(DATASET RECORDS begins)

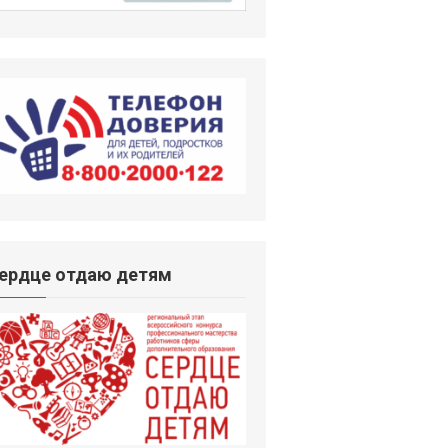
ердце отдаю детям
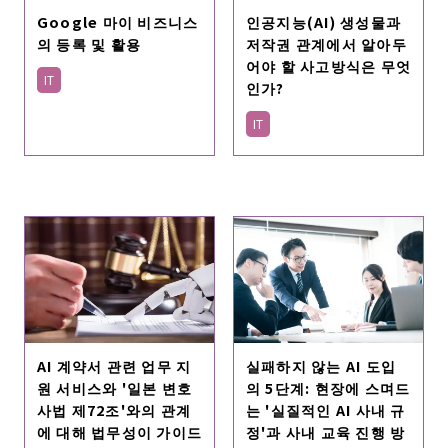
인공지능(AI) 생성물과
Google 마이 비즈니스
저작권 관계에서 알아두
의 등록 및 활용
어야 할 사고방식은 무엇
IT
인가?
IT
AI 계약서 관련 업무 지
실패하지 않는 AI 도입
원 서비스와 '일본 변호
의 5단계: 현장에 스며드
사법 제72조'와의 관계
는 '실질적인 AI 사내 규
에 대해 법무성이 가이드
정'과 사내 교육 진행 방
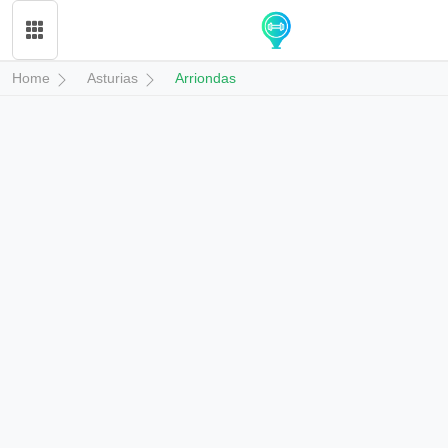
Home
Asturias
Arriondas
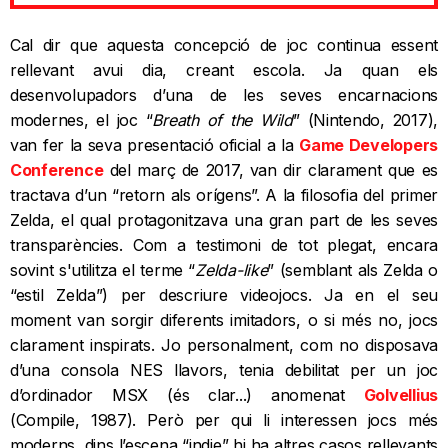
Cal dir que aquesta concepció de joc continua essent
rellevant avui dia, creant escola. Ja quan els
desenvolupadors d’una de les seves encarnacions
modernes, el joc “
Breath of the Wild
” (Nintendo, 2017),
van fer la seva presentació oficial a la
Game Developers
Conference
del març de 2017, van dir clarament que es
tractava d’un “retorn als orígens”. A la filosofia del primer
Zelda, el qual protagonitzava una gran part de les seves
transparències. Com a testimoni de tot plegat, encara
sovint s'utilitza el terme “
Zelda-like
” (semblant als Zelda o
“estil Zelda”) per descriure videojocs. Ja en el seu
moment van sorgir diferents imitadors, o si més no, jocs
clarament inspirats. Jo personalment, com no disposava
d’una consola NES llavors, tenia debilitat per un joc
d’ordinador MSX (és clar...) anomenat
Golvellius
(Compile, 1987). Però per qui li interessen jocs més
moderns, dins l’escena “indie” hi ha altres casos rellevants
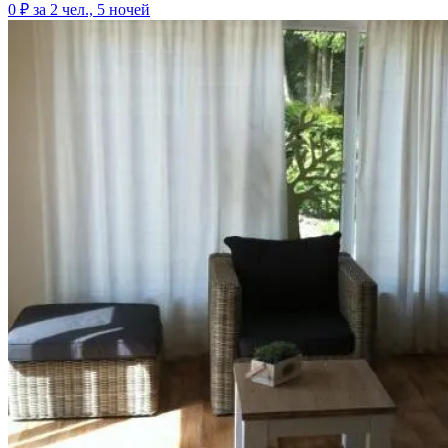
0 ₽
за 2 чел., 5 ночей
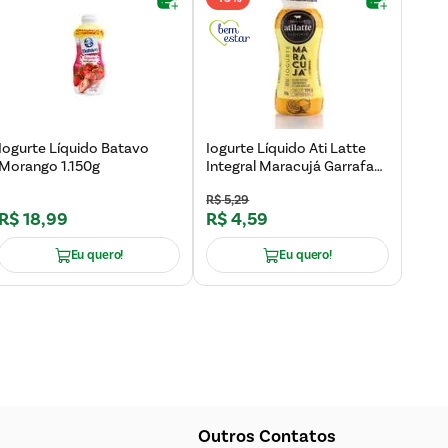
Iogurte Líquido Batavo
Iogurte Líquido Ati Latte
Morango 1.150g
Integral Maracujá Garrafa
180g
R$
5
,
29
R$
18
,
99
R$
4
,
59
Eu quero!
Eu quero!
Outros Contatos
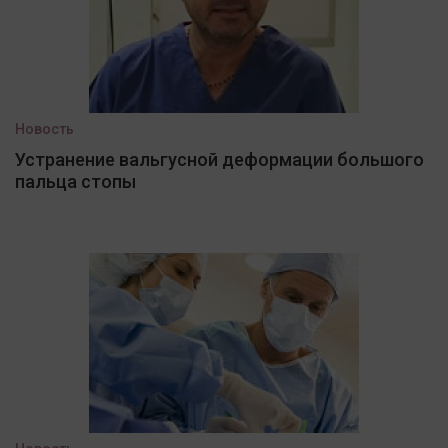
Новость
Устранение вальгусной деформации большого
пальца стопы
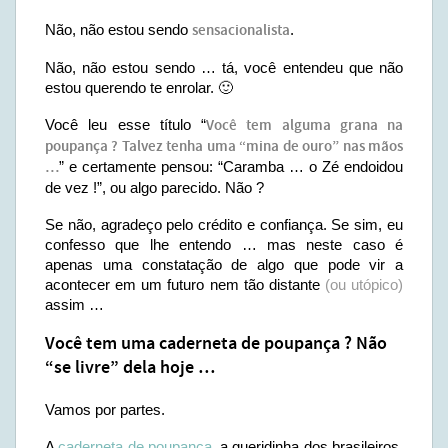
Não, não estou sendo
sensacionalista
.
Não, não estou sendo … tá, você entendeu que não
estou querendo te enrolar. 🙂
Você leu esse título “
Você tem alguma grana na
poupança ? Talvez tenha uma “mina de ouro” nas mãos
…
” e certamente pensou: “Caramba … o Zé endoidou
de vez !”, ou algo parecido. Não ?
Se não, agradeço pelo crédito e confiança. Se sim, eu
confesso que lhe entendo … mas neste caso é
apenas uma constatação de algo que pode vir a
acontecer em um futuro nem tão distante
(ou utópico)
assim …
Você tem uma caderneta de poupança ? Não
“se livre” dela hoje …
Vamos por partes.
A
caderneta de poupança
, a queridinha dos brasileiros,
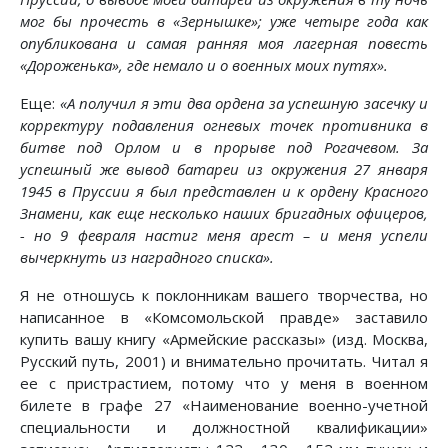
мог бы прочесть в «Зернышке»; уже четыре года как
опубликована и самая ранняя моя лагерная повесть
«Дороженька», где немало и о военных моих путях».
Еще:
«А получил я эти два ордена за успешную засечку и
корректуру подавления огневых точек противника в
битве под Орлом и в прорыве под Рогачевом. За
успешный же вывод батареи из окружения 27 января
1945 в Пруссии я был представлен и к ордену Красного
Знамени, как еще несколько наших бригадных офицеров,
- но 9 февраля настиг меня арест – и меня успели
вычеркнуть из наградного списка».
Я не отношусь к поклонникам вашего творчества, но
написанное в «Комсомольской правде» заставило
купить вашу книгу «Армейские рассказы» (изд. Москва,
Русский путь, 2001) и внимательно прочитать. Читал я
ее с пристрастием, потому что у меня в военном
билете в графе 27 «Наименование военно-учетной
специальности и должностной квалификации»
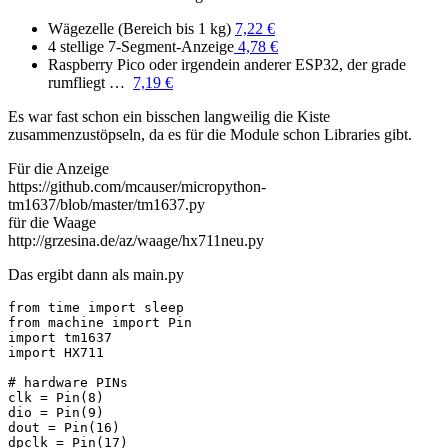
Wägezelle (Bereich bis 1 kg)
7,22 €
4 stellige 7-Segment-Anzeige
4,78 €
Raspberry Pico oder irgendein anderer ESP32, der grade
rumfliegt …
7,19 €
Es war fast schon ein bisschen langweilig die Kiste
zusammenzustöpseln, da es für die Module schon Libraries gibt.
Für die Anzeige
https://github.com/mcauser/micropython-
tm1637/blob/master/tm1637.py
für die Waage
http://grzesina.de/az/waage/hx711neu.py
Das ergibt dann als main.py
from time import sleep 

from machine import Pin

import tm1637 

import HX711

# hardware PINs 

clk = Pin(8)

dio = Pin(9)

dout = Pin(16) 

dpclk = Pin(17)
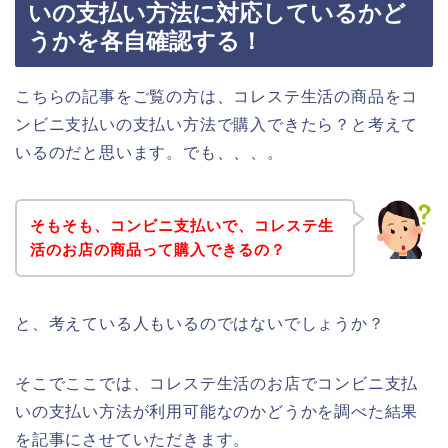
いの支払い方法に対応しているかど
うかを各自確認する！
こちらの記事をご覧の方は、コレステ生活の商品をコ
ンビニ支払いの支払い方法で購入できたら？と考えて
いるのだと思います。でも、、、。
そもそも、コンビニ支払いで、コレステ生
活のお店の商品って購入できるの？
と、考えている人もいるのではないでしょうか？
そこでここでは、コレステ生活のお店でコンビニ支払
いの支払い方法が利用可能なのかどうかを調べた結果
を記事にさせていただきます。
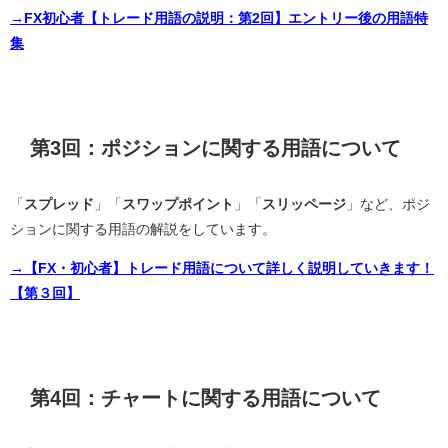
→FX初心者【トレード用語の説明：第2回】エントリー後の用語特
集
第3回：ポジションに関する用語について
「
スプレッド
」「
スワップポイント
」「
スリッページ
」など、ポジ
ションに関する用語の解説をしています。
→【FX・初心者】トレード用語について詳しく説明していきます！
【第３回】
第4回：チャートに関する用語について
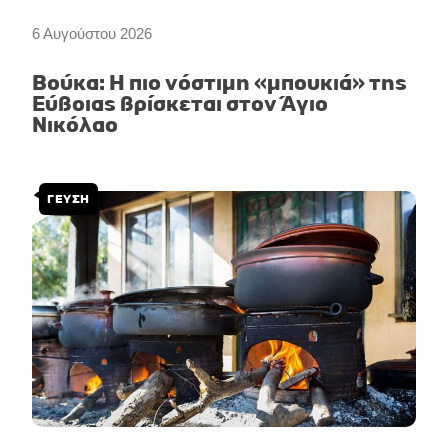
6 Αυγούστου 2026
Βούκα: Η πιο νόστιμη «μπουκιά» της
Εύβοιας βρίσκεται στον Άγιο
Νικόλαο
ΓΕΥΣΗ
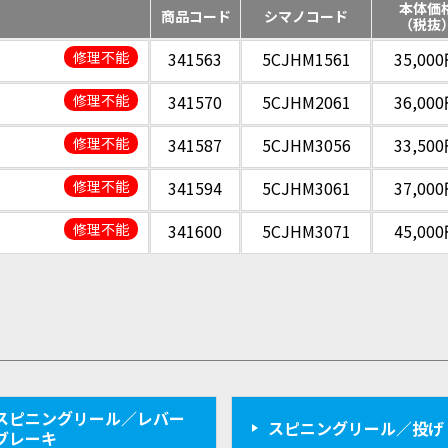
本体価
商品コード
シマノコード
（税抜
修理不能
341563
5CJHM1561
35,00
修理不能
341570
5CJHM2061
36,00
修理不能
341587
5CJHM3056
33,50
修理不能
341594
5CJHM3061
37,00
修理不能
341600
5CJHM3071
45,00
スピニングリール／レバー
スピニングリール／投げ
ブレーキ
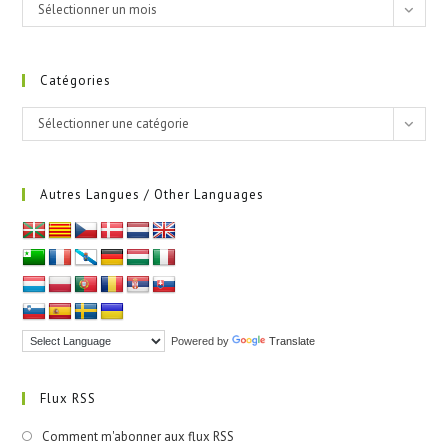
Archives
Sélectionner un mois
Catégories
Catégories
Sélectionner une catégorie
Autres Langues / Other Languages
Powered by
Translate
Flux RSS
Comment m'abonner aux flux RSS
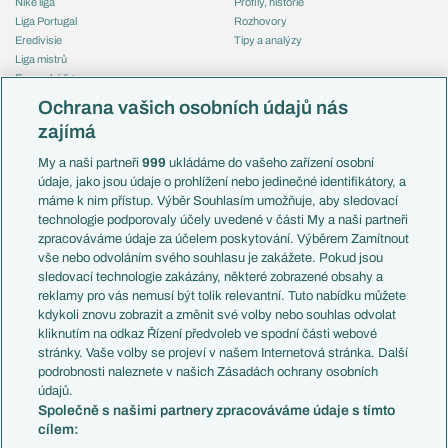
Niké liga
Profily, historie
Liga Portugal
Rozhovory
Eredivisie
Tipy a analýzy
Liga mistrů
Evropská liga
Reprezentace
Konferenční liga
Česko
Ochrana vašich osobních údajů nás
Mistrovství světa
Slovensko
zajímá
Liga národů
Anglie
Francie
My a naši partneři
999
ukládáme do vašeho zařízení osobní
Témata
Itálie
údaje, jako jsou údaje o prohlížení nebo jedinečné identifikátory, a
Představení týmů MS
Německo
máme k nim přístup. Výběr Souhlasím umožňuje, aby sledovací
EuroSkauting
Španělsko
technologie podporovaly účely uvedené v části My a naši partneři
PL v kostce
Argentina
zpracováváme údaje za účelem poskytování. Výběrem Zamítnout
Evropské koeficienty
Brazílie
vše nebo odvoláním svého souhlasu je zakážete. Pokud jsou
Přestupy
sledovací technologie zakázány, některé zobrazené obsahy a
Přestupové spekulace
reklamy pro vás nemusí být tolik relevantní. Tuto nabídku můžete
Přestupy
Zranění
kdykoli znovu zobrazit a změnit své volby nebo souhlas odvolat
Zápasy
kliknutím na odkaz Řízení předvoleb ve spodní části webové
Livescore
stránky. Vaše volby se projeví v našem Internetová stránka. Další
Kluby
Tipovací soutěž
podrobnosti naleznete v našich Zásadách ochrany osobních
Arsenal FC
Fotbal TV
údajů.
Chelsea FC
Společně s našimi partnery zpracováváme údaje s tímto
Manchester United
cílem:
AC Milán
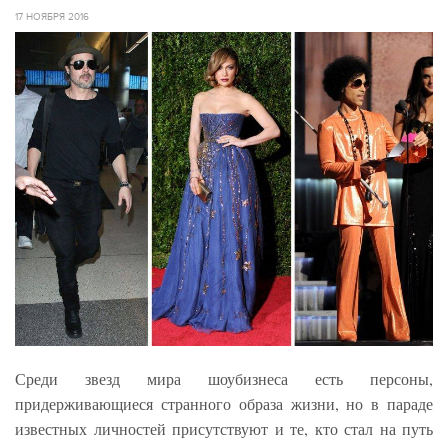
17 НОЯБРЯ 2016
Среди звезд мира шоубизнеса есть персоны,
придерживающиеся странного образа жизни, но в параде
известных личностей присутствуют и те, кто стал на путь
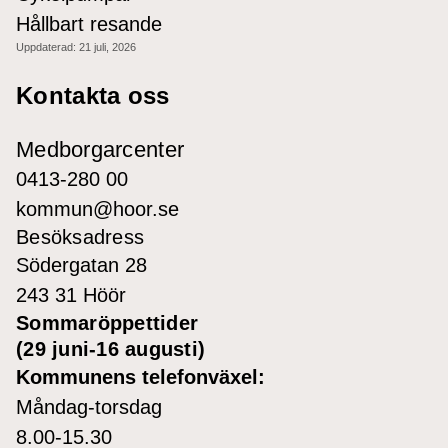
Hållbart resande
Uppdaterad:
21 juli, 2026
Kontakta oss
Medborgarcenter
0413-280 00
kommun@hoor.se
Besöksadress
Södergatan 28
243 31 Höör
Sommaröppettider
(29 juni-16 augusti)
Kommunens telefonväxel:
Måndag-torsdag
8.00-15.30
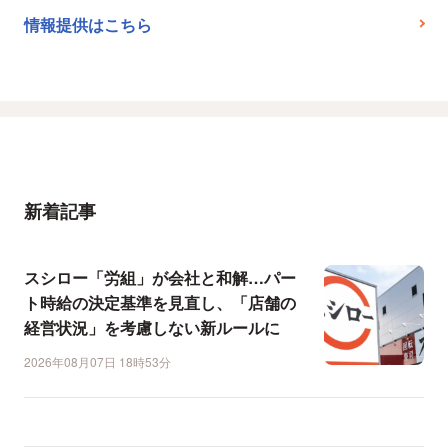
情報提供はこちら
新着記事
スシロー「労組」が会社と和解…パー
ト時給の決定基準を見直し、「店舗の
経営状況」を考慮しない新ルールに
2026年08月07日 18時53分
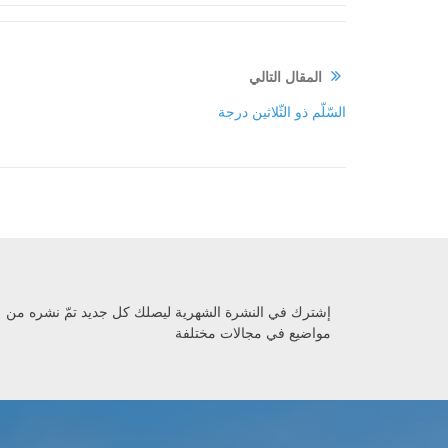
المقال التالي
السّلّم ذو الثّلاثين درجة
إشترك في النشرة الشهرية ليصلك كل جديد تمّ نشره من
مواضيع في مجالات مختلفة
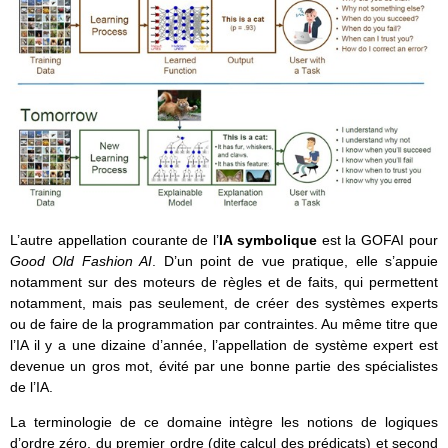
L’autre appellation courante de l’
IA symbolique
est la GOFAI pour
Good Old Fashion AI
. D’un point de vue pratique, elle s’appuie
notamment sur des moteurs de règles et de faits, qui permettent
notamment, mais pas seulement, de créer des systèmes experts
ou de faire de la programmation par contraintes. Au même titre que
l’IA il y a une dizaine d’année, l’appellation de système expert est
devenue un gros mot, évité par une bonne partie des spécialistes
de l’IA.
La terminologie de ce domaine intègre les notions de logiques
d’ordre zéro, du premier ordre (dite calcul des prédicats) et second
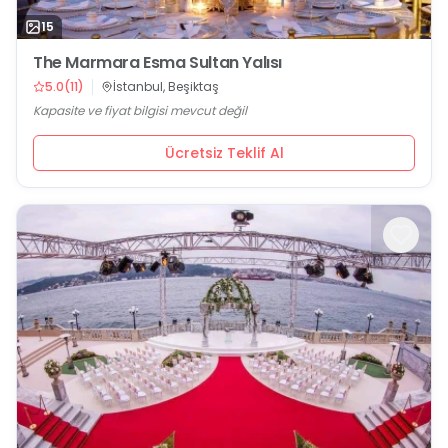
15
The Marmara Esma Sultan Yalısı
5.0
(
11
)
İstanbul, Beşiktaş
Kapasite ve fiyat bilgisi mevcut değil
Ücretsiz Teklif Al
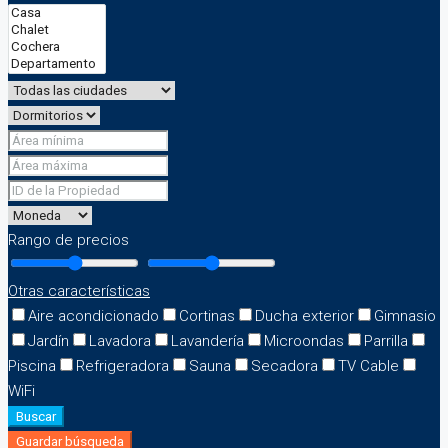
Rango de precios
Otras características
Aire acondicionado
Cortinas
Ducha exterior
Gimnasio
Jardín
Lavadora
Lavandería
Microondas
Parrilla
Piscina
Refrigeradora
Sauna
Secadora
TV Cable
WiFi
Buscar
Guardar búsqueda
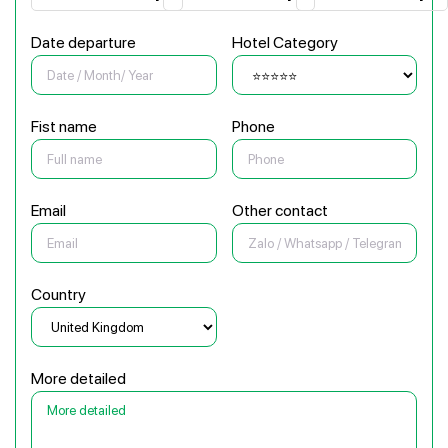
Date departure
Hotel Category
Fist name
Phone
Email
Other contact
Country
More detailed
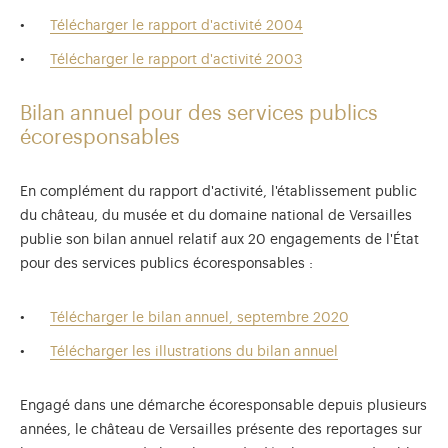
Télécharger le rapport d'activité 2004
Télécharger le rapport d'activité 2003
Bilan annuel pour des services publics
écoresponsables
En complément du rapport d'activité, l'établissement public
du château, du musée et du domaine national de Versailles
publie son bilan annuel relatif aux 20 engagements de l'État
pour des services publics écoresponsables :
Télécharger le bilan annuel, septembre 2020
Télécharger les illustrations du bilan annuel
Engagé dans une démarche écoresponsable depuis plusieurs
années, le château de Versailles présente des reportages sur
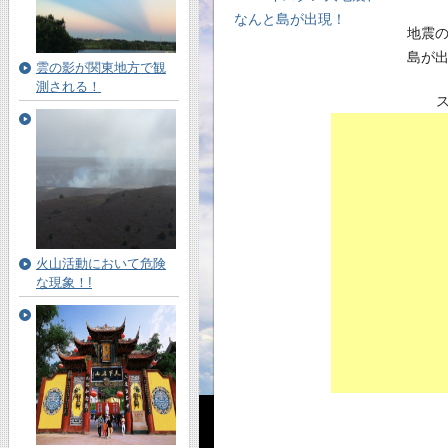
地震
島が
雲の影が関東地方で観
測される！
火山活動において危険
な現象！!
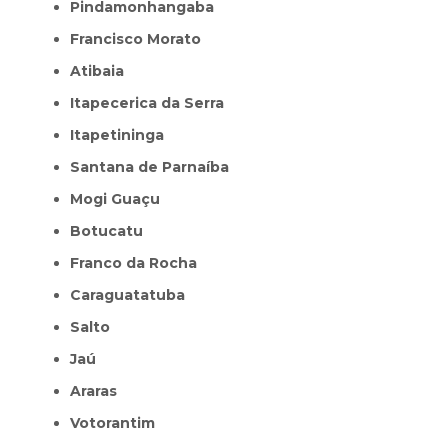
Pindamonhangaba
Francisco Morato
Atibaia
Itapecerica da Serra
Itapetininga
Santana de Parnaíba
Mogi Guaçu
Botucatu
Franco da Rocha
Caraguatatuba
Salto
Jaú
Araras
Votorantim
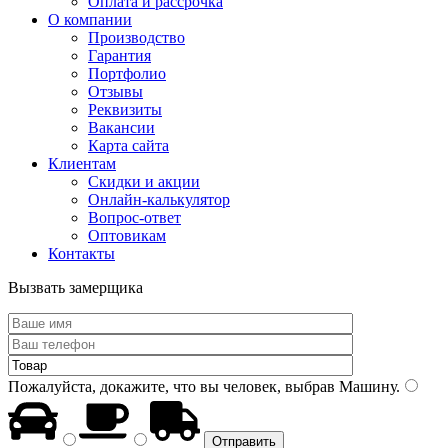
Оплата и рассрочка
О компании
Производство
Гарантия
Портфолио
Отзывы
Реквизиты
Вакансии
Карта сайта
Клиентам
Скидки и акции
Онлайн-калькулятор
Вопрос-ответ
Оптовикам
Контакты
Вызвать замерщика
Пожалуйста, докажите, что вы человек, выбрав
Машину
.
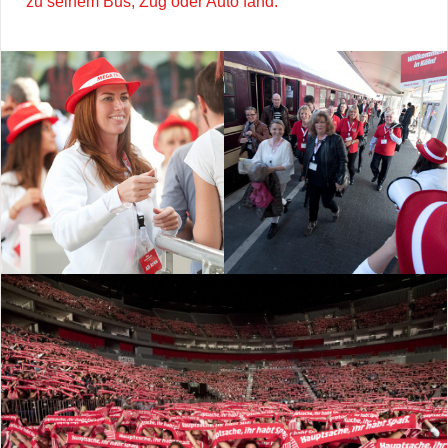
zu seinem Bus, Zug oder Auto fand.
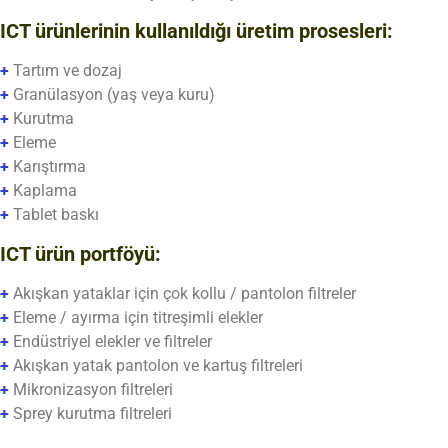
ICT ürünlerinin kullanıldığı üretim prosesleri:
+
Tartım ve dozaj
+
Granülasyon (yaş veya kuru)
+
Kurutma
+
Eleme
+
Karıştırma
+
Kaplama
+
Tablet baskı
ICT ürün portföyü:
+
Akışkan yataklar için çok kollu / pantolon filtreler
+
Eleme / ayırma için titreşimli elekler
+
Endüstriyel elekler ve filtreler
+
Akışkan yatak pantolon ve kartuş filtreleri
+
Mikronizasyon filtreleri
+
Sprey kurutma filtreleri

(DATASET RECORDS ends)

_TASK GOAL_: From the data above, retype only the lines starting with the line with "kliknutím na odkaz" and going on through the line with "Kapasite ve fiyat bilgisi mevcut değil", exactly, leaving out the pictures.

_FINISHED EXERCISE_:
kliknutím na odkaz Řízení předvoleb ve spodní části webové
Livescore
stránky. Vaše volby se projeví v našem Internetová stránka. Další
Kluby
Tipovací soutěž
podrobnosti naleznete v našich Zásadách ochrany osobních
Arsenal FC
Fotbal TV
údajů.
Chelsea FC
Společně s našimi partnery zpracováváme údaje s tímto
Manchester United
cílem:
AC Milán
17 НОЯБРЯ 2016
Среди звезд мира шоубизнеса есть персоны,
придерживающиеся странного образа жизни, но в параде
известных личностей присутствуют и те, кто стал на путь
Hållbart resande
Uppdaterad:
21 juli, 2026
Kontakta oss
Medborgarcenter
0413-280 00
kommun@hoor.se
Besöksadress
Södergatan 28
243 31 Höör
Sommaröppettider
(29 juni-16 augusti)
Kommunens telefonväxel:
Måndag-torsdag
8.00-15.30
情報提供はこちら
新着記事
スシロー「労組」が会社と和解…パー
ト時給の決定基準を見直し、「店舗の
経営状況」を考慮しない新ルールに
2026年08月07日 18時53分
المقال التالي
السّلّم ذو الثّلاثين درجة
إشترك في النشرة الشهرية ليصلك كل جديد تمّ نشره من
مواضيع في مجالات مختلفة
L’autre appellation courante de l’
IA symbolique
est la GOFAI pour
Good Old Fashion AI
. D’un point de vue pratique, elle s’appuie
notamment sur des moteurs de règles et de faits, qui permettent
notamment, mais pas seulement, de créer des systèmes experts
ou de faire de la programmation par contraintes. Au même titre que
l’IA il y a une dizaine d’année, l’appellation de système expert est
devenue un gros mot, évité par une bonne partie des spécialistes
de l’IA.
La terminologie de ce domaine intègre les notions de logiques
d’ordre zéro, du premier ordre (dite calcul des prédicats) et second
15
The Marmara Esma Sultan Yalısı
5.0
(
11
)
İstanbul, Beşiktaş
Kapasite ve fiyat bilgisi mevcut değil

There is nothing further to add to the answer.